### Provided information

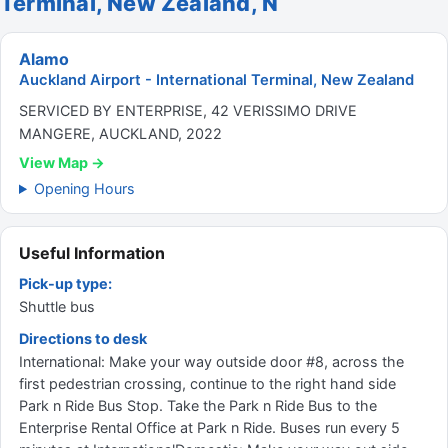
Terminal, New Zealand, N
Alamo
Auckland Airport - International Terminal, New Zealand
SERVICED BY ENTERPRISE, 42 VERISSIMO DRIVE
MANGERE, AUCKLAND, 2022
View Map →
Opening Hours
Useful Information
Pick-up type:
Shuttle bus
Directions to desk
International: Make your way outside door #8, across the
first pedestrian crossing, continue to the right hand side
Park n Ride Bus Stop. Take the Park n Ride Bus to the
Enterprise Rental Office at Park n Ride. Buses run every 5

######

- Your task -
Work through the data above and give the number of lines in which "Park" appears; add nothing else.

- Output of the exercise -
2